De qualquer forma, sua primeira missa foi em um domingo de setembro, antes de ir, ele havia sido convidado por sua mãe a participar da próxima missa que seria no domingo daquela semana, ela tinha um sorriso receoso no rosto e parecia tão tímida em pedir a companhia do filho, Luciano vendo isso, não teve a coragem de negar, mesmo que não fosse o mais religioso, acreditava que, se sua mãe estivesse feliz, tudo estaria bem, por ela estaria bem.

Quando chegou, viu uma estrutura intimidante para si, viu estátuas de santos que pareciam chorar pelo tanto de pecadores que não mudavam seu ser e que achavam que sua presença lá já mudava todo o pecado que eles carregavam nas costas. Lá estava o padeiro que traía sua esposa todas as noites, assim como lá estava o filho mais velho do mesmo padeiro afastado do pai pela raiva que não desaparecia, por isso gastava tudo no álcool, mas nunca parando. Também estavam ali duas idosas na casa dos 70 que ao verem Luciano e sua mãe, faltaram queimar de ódio em vê-los, normal nos anos 90, Luciano, mesmo com 14 anos, estava se acostumando com aquilo. Bem, ele também avistou uma das mulheres que se jogavam para seu pai em busca do dinheiro que ele gastava com bebida, a dona do mercadinho da região, uma família formada por um homem moreno, uma mulher loira e 3 crianças vestidas como bonecas de pano. Luciano já viu todos esses e já teve boas conversas, ele sabia bem a índole de cada um.

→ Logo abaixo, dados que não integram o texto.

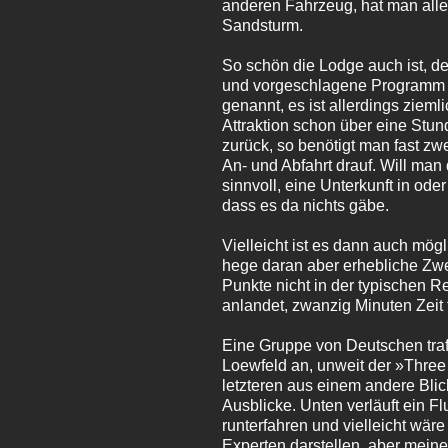
anderen Fahrzeug, hat man alle
Sandsturm.
So schön die Lodge auch ist, de
und vorgeschlagene Programm fa
genannt, es ist allerdings zieml
Attraktion schon über eine Stun
zurück, so benötigt man fast zw
An- und Abfahrt drauf. Will man
sinnvoll, eine Unterkunft in ode
dass es da nichts gäbe.
Vielleicht ist es dann auch mö
hege daran aber erhebliche Zweif
Punkte nicht in der typischen 
anlandet, zwanzig Minuten Zeit 
Eine Gruppe von Deutschen tra
Loewfeld an, unweit der »Three
letzteren aus einem andere Bli
Ausblicke. Unten verläuft ein 
runterfahren und vielleicht wäre 
Experten darstellen, aber meine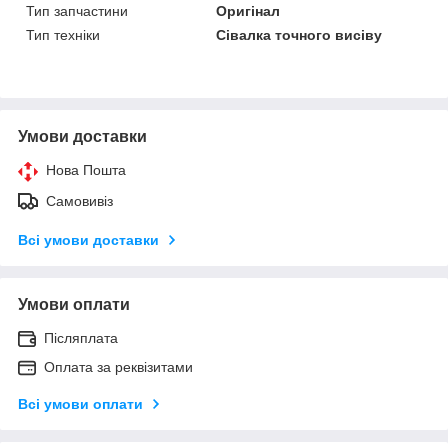
Тип запчастини
Оригінал
Тип техніки
Сівалка точного висіву
Умови доставки
Нова Пошта
Самовивіз
Всі умови доставки
Умови оплати
Післяплата
Оплата за реквізитами
Всі умови оплати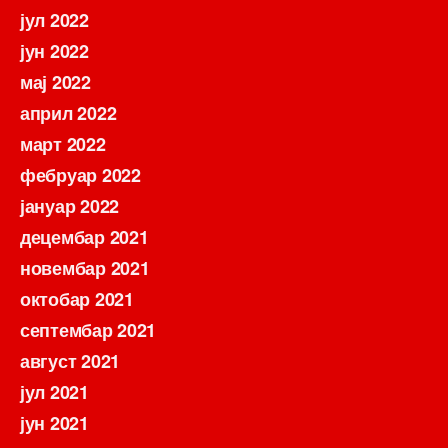
јул 2022
јун 2022
мај 2022
април 2022
март 2022
фебруар 2022
јануар 2022
децембар 2021
новембар 2021
октобар 2021
септембар 2021
август 2021
јул 2021
јун 2021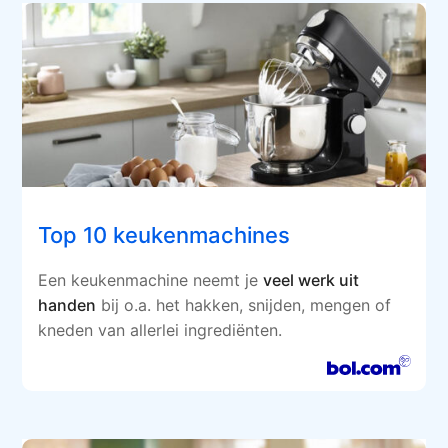
Top 10 keukenmachines
Een keukenmachine neemt je
veel werk uit
handen
bij o.a. het hakken, snijden, mengen of
kneden van allerlei ingrediënten.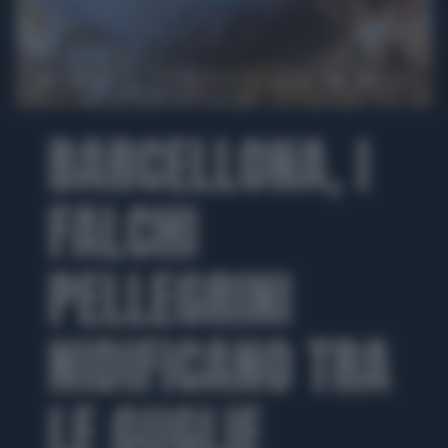
00:00
01:32
BARCELLONA, I
FALCHI
PELLEGRINI
NIDIFICANO TRA
LE GUGLIE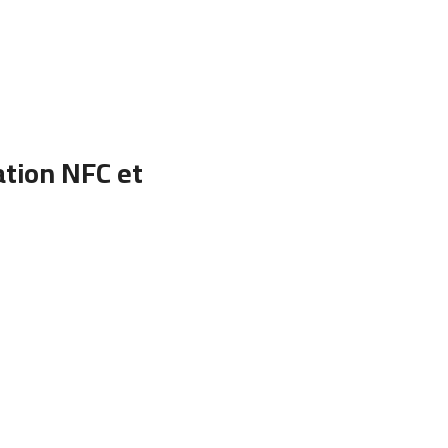
tion NFC et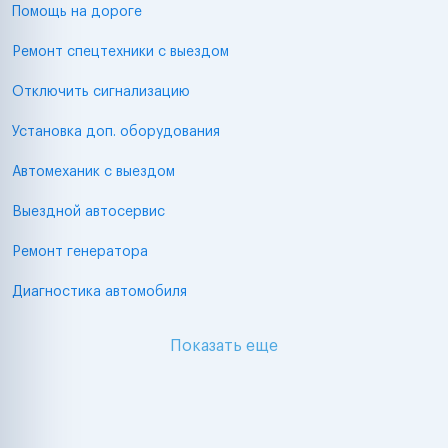
Помощь на дороге
Ремонт спецтехники с выездом
Отключить сигнализацию
Установка доп. оборудования
Автомеханик с выездом
Выездной автосервис
Ремонт генератора
Диагностика автомобиля
Показать еще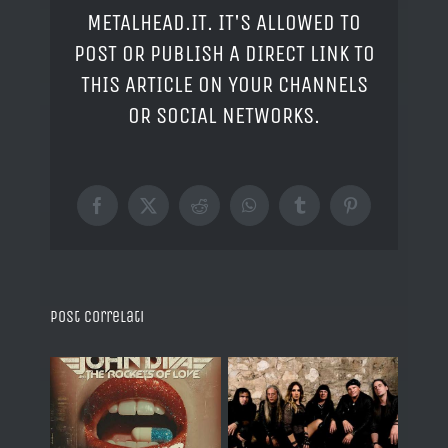
METALHEAD.IT. IT'S ALLOWED TO
POST OR PUBLISH A DIRECT LINK TO
THIS ARTICLE ON YOUR CHANNELS
OR SOCIAL NETWORKS.
Facebook
X
Reddit
WhatsApp
Tumblr
Pinterest
Post correlati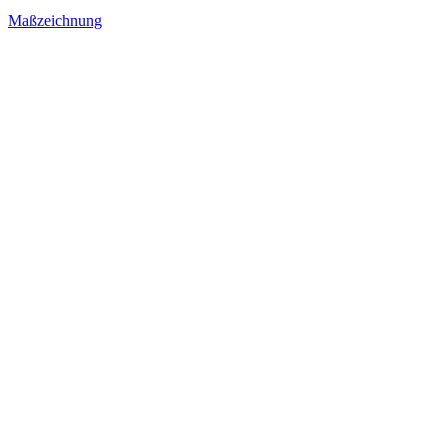
Maßzeichnung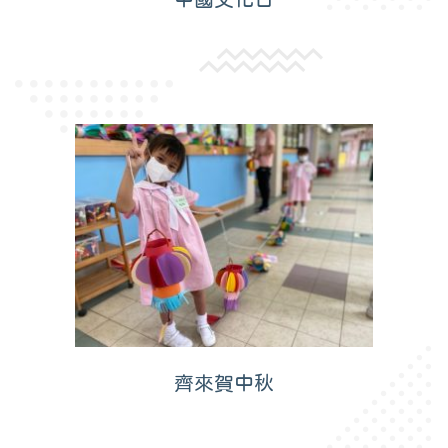
齊來賀中秋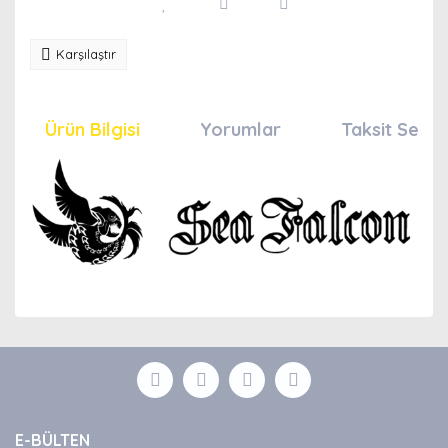
Karşılaştır
Ürün Bilgisi
Yorumlar
Taksit Seçen
Bu ürünün fiyat bilgisi, resim, ürün açıklamalarında ve
diğer konularda yetersiz gördüğünüz noktaları öneri
Bu ürüne ilk yorumu siz yapın!
formunu kullanarak tarafımıza iletebilirsiniz.
Görüş ve önerileriniz için teşekkür ederiz.
Yorum Yaz
Ürün resmi kalitesiz, bozuk veya görüntülenemiyor.
E-BÜLTEN
Ürün açıklamasında eksik bilgiler bulunuyor.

Lembrava de estar atento com aquelas pessoas ali, como se temesse ser atacado, já que estava em um lugar novo e estranho para si e também se mantinha perto de sua mãe que permanecia em silêncio quanto ao olhar nojento das duas idosas. Luciano queria perguntar se elas perderam a bunda com eles para ficarem os encarando daquela maneira, mas era arriscado só de existir naquele tempo. Mas bem...

Ele se sentou ao lado de sua mãe, que tinha sua única bíblia em mãos e olhava para o altar com paciência a espera do padre chegar começar a missa, isso enquanto ele ainda observava o novo lugar, deixando seus olhos passearem por cada estrutura de aparência medieval ou gótica como denominou seu livro de artes.

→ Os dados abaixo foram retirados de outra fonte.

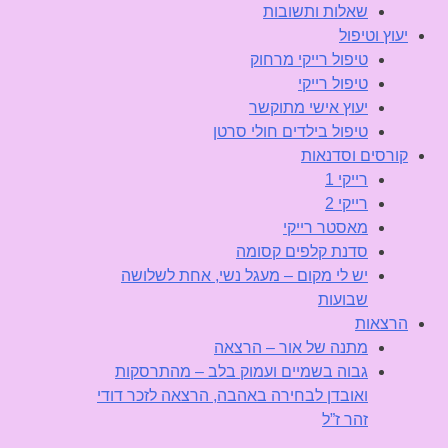
שאלות ותשובות
יעוץ וטיפול
טיפול רייקי מרחוק
טיפול רייקי
יעוץ אישי מתוקשר
טיפול בילדים חולי סרטן
קורסים וסדנאות
רייקי 1
רייקי 2
מאסטר רייקי
סדנת קלפים קסומה
יש לי מקום – מעגל נשי, אחת לשלושה
שבועות
הרצאות
מתנה של אור – הרצאה
גבוה בשמיים ועמוק בלב – מהתרסקות
ואובדן לבחירה באהבה, הרצאה לזכר דודי
זהר ז”ל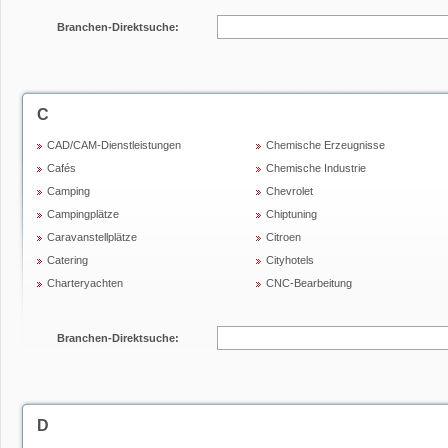
Branchen-Direktsuche:
C
CAD/CAM-Dienstleistungen
Chemische Erzeugnisse
Cafés
Chemische Industrie
Camping
Chevrolet
Campingplätze
Chiptuning
Caravanstellplätze
Citroen
Catering
Cityhotels
Charteryachten
CNC-Bearbeitung
Branchen-Direktsuche:
D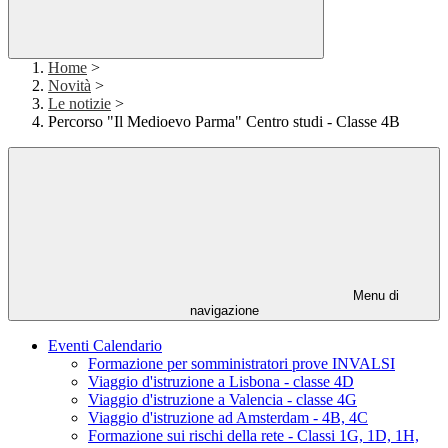
Home
>
Novità
>
Le notizie
>
Percorso "Il Medioevo Parma" Centro studi - Classe 4B
Menu di
navigazione
Eventi Calendario
Formazione per somministratori prove INVALSI
Viaggio d'istruzione a Lisbona - classe 4D
Viaggio d'istruzione a Valencia - classe 4G
Viaggio d'istruzione ad Amsterdam - 4B, 4C
Formazione sui rischi della rete - Classi 1G, 1D, 1H,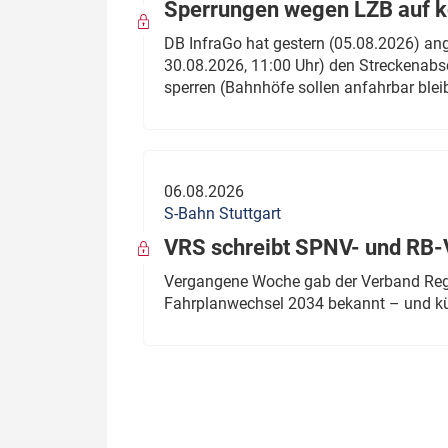
Sperrungen wegen LZB auf ko
DB InfraGo hat gestern (05.08.2026) an
30.08.2026, 11:00 Uhr) den Streckenabsc
sperren (Bahnhöfe sollen anfahrbar blei
06.08.2026
S-Bahn Stuttgart
VRS schreibt SPNV- und RB-
Vergangene Woche gab der Verband Regio
Fahrplanwechsel 2034 bekannt – und kü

Até o momento que seus olhos pararam, avistando algo que nunca pensou que pudesse realmente existir.

Ele estava vidrado.

Dreads longos e bem penteados, pele escura mas com algumas manchas brancas em sua face e mãos, olhos tão escuros e profundos que foi neles que Luciano se perdeu confuso. Vestia uma camisa social com estampa de flores rosas e uma calça cor caqui que estava presa em sua cintura com um cinto de couro da mesma cor, calçando um sapato oxford também marrom e brilhante. Ele era alto, talvez mais que ele e... Esse sorriso... Um sorriso de alguém distraído por estar ocupado demais arrumando algumas coisas ali, ele arrumava o piano da capela.

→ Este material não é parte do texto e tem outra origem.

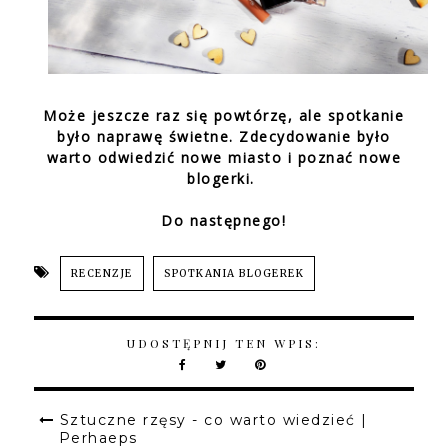
Może jeszcze raz się powtórzę, ale spotkanie
było naprawę świetne. Zdecydowanie było
warto odwiedzić nowe miasto i poznać nowe
blogerki.
Do następnego!
RECENZJE
SPOTKANIA BLOGEREK
UDOSTĘPNIJ TEN WPIS:
Sztuczne rzęsy - co warto wiedzieć |
Perhaeps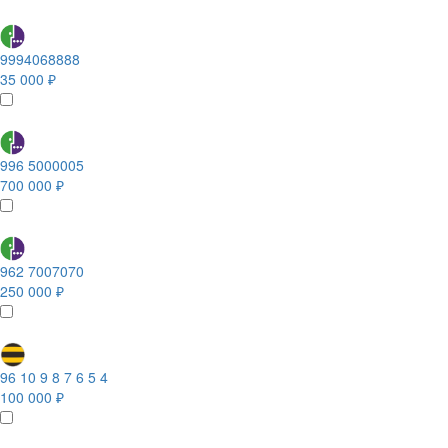
9994068888
35 000 ₽
996 5000005
700 000 ₽
962 7007070
250 000 ₽
96 10 9 8 7 6 5 4
100 000 ₽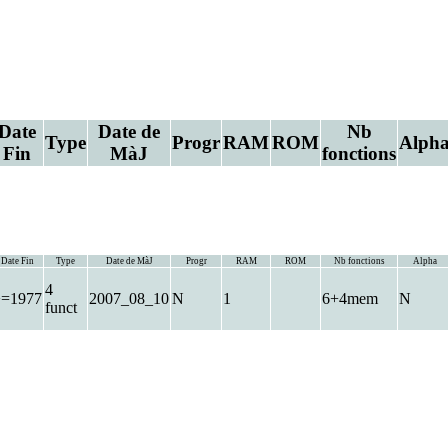
Date
Date de
Nb
Type
Progr
RAM
ROM
Alph
Fin
MàJ
fonctions
Date Fin
Type
Date de MàJ
Progr
RAM
ROM
Nb fonctions
Alpha
4
>=1977
2007_08_10
N
1
6+4mem
N
funct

Aquela visão era algo anormal para Luciano, que não entendia o que via de tão especial naquele homem e muito menos entendia o que sentia naquele momento, isso até que sua mente lhe deu a resposta para essa questão tão óbvia.

Era claro como a luz do dia, Luciano acabara de avistar um anjo.

Passaram 6 anos desde aquele dia e Luciano nunca faltou a uma missa, apenas para poder ver Fernando, o anjo que ele avistou no seu primeiro dia naquela igreja. E desde aquele dia, Luciano, que nunca havia se sentindo bem com tudo ao seu redor, estava lá, sorrindo ao ver um anjo tocando piano, se encantando com cada nota tocada por seus dedos tão ágeis. Como, mesmo de olhos fechados, sabia onde tocar?